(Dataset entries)
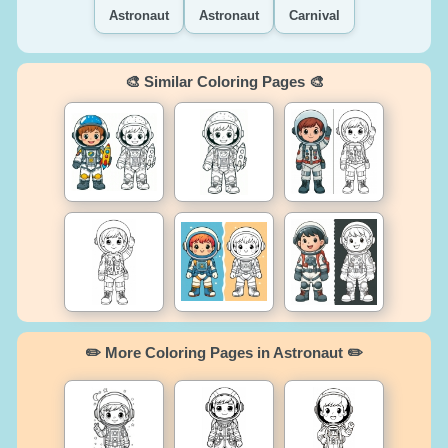
Astronaut
Astronaut
Carnival
🎨 Similar Coloring Pages 🎨
✏️ More Coloring Pages in Astronaut ✏️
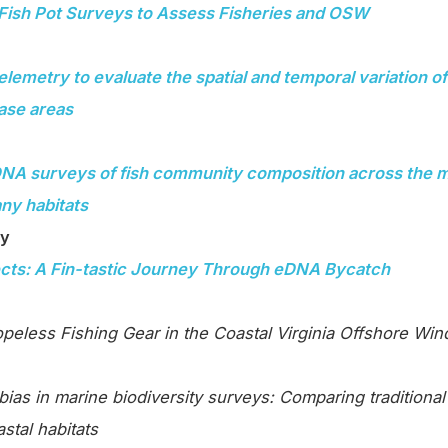
Fish Pot Surveys to Assess Fisheries and OSW
elemetry to evaluate the spatial and temporal variation of 
ease areas
NA surveys of fish community composition across the mi
ny habitats
ry
cts: A Fin-tastic Journey Through eDNA Bycatch
opeless Fishing Gear in the Coastal Virginia Offshore Wi
ias in marine biodiversity surveys: Comparing traditiona
stal habitats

→ **Work to be completed**: Determine the number of lines in the data that include the string "Pages". Only that number belongs in the answer.

→ **Exercise answer**: 2